Emitentrust.com – Bursa Efek Indonesia (BEI) menetapkan sebanyak 44 saham sebagai efek yang dapat ditransaksikan secara margin oleh Anggota Bursa Efek (AB) yang memiliki Modal Kerja Bersih Disesuaikan (MKBD) lebih dari Rp150 miliar.
Ketentuan tersebut merupakan bagian dari Pengumuman BEI Nomor Peng-00150/BEI.POP/07-2026 tentang Daftar Efek yang dapat Ditransaksikan dan Dijaminkan dalam Rangka Transaksi Margin yang berlaku untuk periode Agustus 2026.

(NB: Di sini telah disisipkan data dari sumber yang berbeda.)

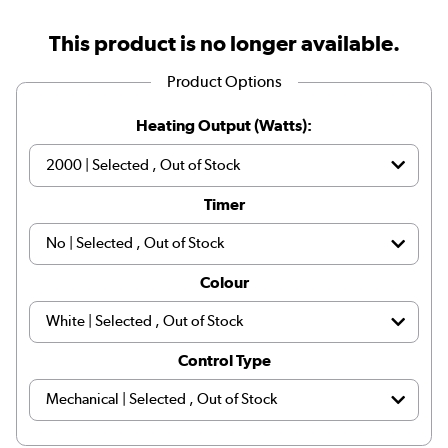
This product is no longer available.
Product Options
Heating Output (Watts):
Timer
Colour
Control Type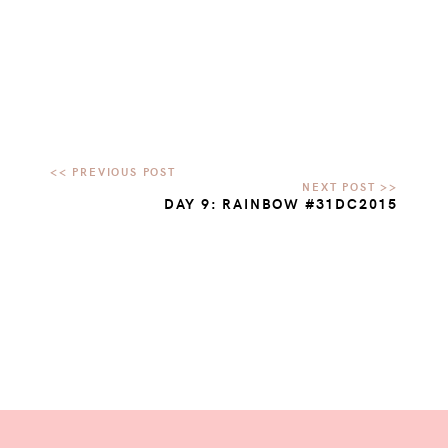
DAY 9: RAINBOW #31DC2015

BEI menjelaskan, bagi anggota bursa yang memiliki MKBD sebesar Rp150 miliar atau lebih. Sementara bagi anggota bursa dengan MKBD di bawah Rp150 miliar, saham yang dapat ditransaksikan secara margin dibatasi pada efek yang tercantum sekaligus menjadi konstituen Indeks LQ45.

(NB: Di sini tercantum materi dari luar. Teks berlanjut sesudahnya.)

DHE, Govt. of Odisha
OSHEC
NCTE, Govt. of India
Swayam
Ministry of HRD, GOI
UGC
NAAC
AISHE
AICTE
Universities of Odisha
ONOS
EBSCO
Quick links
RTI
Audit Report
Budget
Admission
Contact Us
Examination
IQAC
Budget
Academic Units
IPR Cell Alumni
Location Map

Sebanyak 44 saham masuk dalam daftar tersebut, yakni AADI, ADMR, ADRO, AKRA, AMMN, AMRT, ANTM, ASII, BBCA, BBNI, BBRI, BBTN, BMRI, BRPT, BUMI, CPIN, CUAN, DEWA, EMTK, ESSA, EXCL, HRTA, ICBP, INCO, INDF, INDY, INKP, ISAT, ITMG, JPFA, KLBF, MAPI, MBMA, MDKA, MEDC, NCKL, PGAS, PGEO, PTBA, SCMA, TLKM, UNTR, UNVR, dan WIFI.

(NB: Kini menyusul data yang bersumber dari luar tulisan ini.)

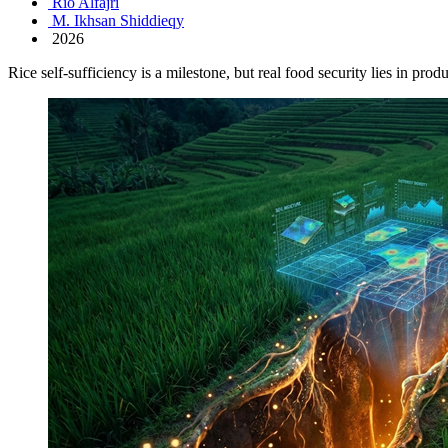
Rio Alfajri
M. Ikhsan Shiddieqy
2026
Rice self-sufficiency is a milestone, but real food security lies in prod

Dengan ketentuan ini, anggota bursa yang memiliki MKBD di bawah Rp150 miliar hanya dapat memberikan fasilitas transaksi margin terhadap saham-saham yang telah ditetapkan BEI dalam daftar tersebut. Kebijakan ini bertujuan menjaga kualitas agunan dan mengelola risiko transaksi margin di pasar modal Indonesia.